--- Task goal ---
Reproduce the data below word for word.
== Records for the exercise
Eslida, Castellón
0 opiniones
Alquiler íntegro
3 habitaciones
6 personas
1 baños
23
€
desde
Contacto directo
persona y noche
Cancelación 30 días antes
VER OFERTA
====
--- Response below ---
Eslida, Castellón
0 opiniones
Alquiler íntegro
3 habitaciones
6 personas
1 baños
23
€
desde
Contacto directo
persona y noche
Cancelación 30 días antes
VER OFERTA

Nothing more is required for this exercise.